Kein Recht auf getrennte Veranlagung nach Ablauf der Festsetzungsfrist

 

Leitsatz (redaktionell)

Ein Recht zur Wahl der getrennten Veranlagung nach § 25 Abs. 3 Satz 3 EStG besteht nicht mehr, wenn wegen eingetretener Festsetzungsverjährung eine Steuerfestsetzung ausscheidet. Die vierjährige Festsetzungsfrist (§ 169 Abs. 2 Satz 1 Nr. 2 AO) beginnt gemäß § 170 Abs. 1 AO mit Ablauf des Kalenderjahres, in dem die Steuer entstanden ist.

 

Normenkette

AO §§ 169 Abs. 1 S. 1, 169 Abs. 2 S. 1 Nr. 2, 170 Abs. 1; EStG § 25 Abs. 3 S. 3

 

Nachgehend

BFH (Beschluss vom 08.03.2010; Aktenzeichen VIII B 15/09)

 

Tatbestand

Streitig ist, ob das Finanzamt zu Recht Anträge auf getrennte Veranlagungen für die Jahre 2000, 2001 und 2002 wegen Eintritts der Festsetzungsverjährung abgelehnt hat.

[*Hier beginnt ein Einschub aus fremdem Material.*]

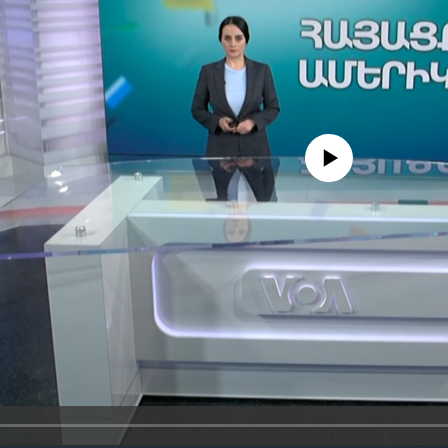
No media source currently availa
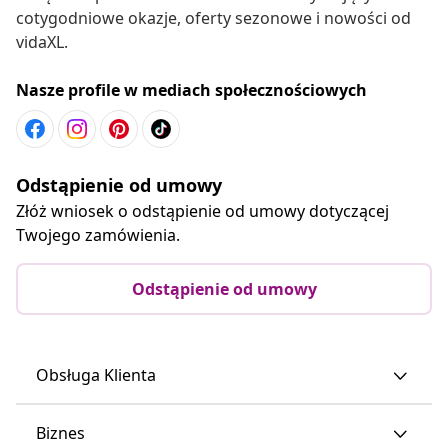
cotygodniowe okazje, oferty sezonowe i nowości od
vidaXL.
Nasze profile w mediach społecznościowych
Odstąpienie od umowy
Złóż wniosek o odstąpienie od umowy dotyczącej
Twojego zamówienia.
Odstąpienie od umowy
Obsługa Klienta
Biznes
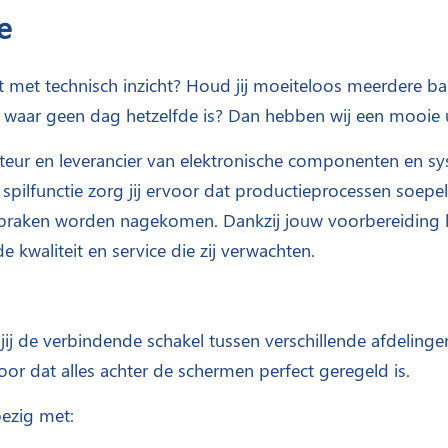
e
nt met technisch inzicht? Houd jij moeiteloos meerdere ball
waar geen dag hetzelfde is? Dan hebben wij een mooie u
eur en leverancier van elektronische componenten en sy
e spilfunctie zorg jij ervoor dat productieprocessen soepe
fspraken worden nagekomen. Dankzij jouw voorbereiding k
e kwaliteit en service die zij verwachten.
ij de verbindende schakel tussen verschillende afdelingen
oor dat alles achter de schermen perfect geregeld is.
bezig met:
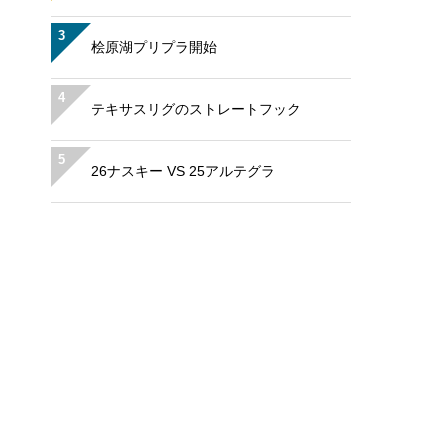
3
桧原湖プリプラ開始
4
テキサスリグのストレートフック
5
26ナスキー VS 25アルテグラ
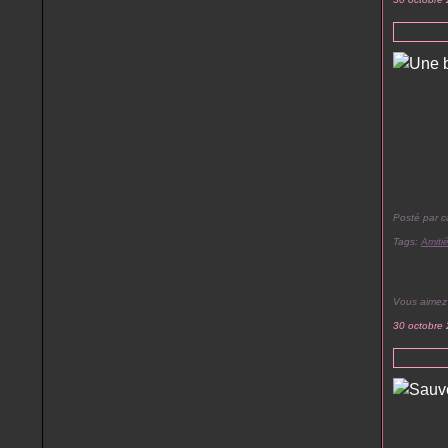
Posté par c
Tags:
Amiti
Vous aimez
30 octobre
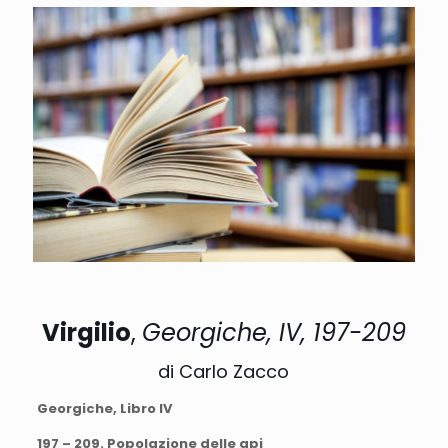
Virgilio
,
Georgiche, IV, 197-209
di Carlo Zacco
Georgiche, Libro IV
197 – 209. Popolazione delle api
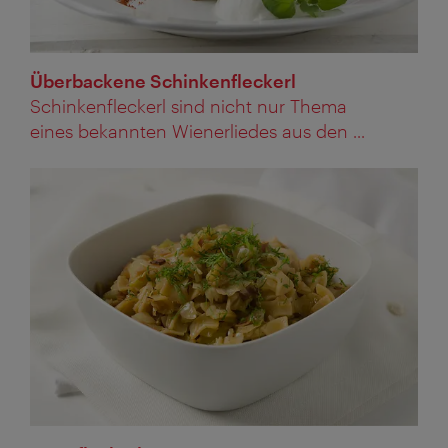
Überbackene Schinkenfleckerl
Schinkenfleckerl sind nicht nur Thema
eines bekannten Wienerliedes aus den ...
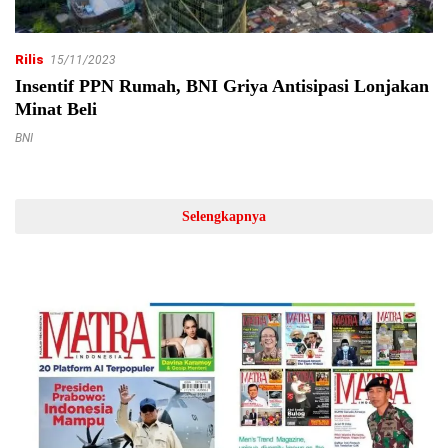
Rilis
15/11/2023
Insentif PPN Rumah, BNI Griya Antisipasi Lonjakan
Minat Beli
BNI
Selengkapnya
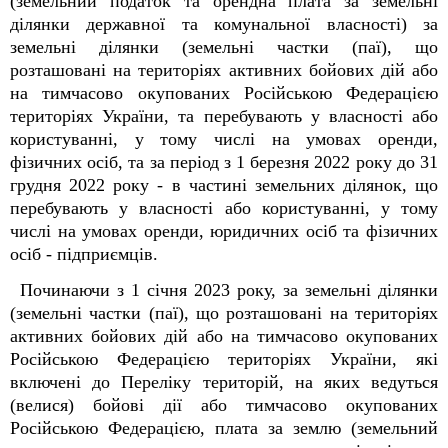
(земельний податок та орендна плата за земельні
ділянки державної та комунальної власності) за
земельні ділянки (земельні частки (паї), що
розташовані на територіях активних бойових дій або
на тимчасово окупованих Російською Федерацією
територіях України, та перебувають у власності або
користуванні, у тому числі на умовах оренди,
фізичних осіб, та за період з 1 березня 2022 року до 31
грудня 2022 року - в частині земельних ділянок, що
перебувають у власності або користуванні, у тому
числі на умовах оренди, юридичних осіб та фізичних
осіб - підприємців.
Починаючи з 1 січня 2023 року, за земельні ділянки
(земельні частки (паї), що розташовані на територіях
активних бойових дій або на тимчасово окупованих
Російською Федерацією територіях України, які
включені до Переліку територій, на яких ведуться
(велися) бойові дії або тимчасово окупованих
Російською Федерацією, плата за землю (земельний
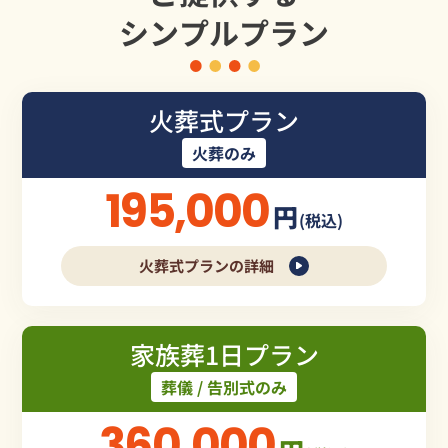
シンプルプラン
火葬式プラン
火葬のみ
195,000
円
(税込)
火葬式プランの詳細
家族葬1日プラン
葬儀 / 告別式のみ
360,000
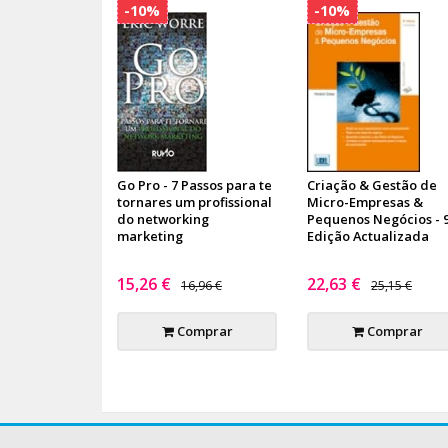
-10%
-10%
Go Pro - 7 Passos para te
Criação & Gestão de
tornares um profissional
Micro-Empresas &
do networking
Pequenos Negócios - 
marketing
Edição Actualizada
15,26 €
22,63 €
16,96 €
25,15 €
Comprar
Comprar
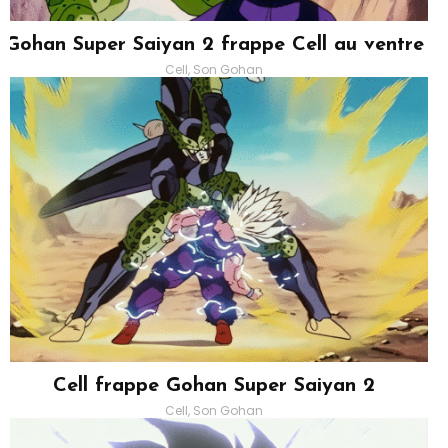
Gohan Super Saiyan 2 frappe Cell au ventre
Cell, Son Gohan
Cell frappe Gohan Super Saiyan 2
Cell, Son Gohan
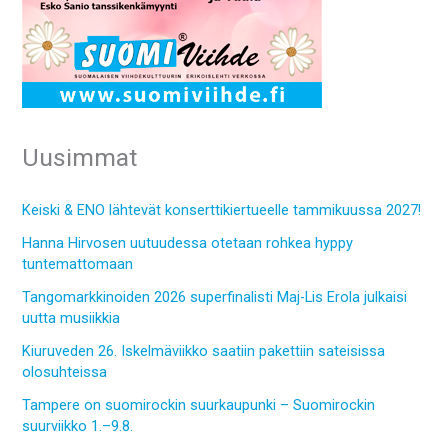
Uusimmat
Keiski & ENO lähtevät konserttikiertueelle tammikuussa 2027!
Hanna Hirvosen uutuudessa otetaan rohkea hyppy
tuntemattomaan
Tangomarkkinoiden 2026 superfinalisti Maj-Lis Erola julkaisi
uutta musiikkia
Kiuruveden 26. Iskelmäviikko saatiin pakettiin sateisissa
olosuhteissa
Tampere on suomirockin suurkaupunki – Suomirockin
suurviikko 1.–9.8.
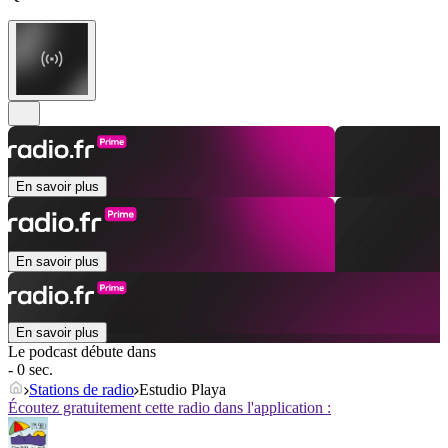
En savoir plus
En savoir plus
En savoir plus
Le podcast débute dans
- 0 sec.
Stations de radio
Estudio Playa
Écoutez gratuitement cette radio dans l'application :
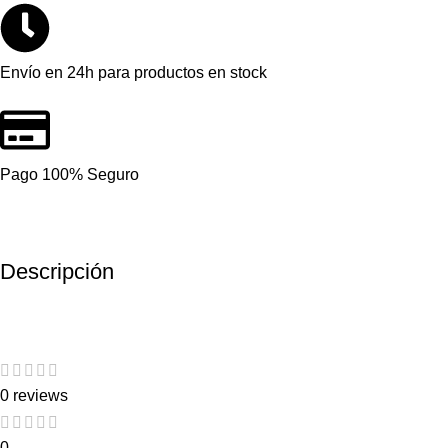
Envío en 24h para productos en stock
Pago 100% Seguro
Descripción
0 reviews
0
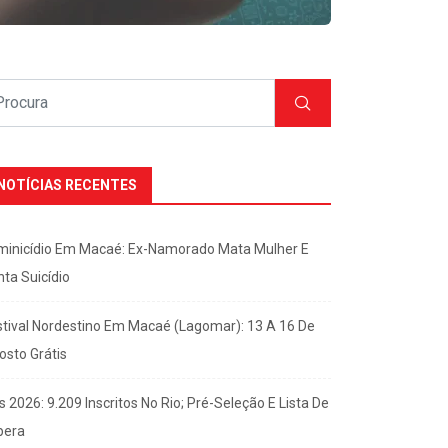
NOTÍCIAS RECENTES
minicídio Em Macaé: Ex-Namorado Mata Mulher E
nta Suicídio
stival Nordestino Em Macaé (Lagomar): 13 A 16 De
osto Grátis
s 2026: 9.209 Inscritos No Rio; Pré-Seleção E Lista De
pera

Der 1928 geborene Kläger war in den hier streitbefangenen Jahren mit der am 10. November 2004 verstorbenen, 1921 geborenen K. G. verheiratet. Die 1954 geborene gemeinsame Tochter - Klägerin zu 2. - ist gemeinsam mit ihrem Vater (Kläger zu 1.) Erbin.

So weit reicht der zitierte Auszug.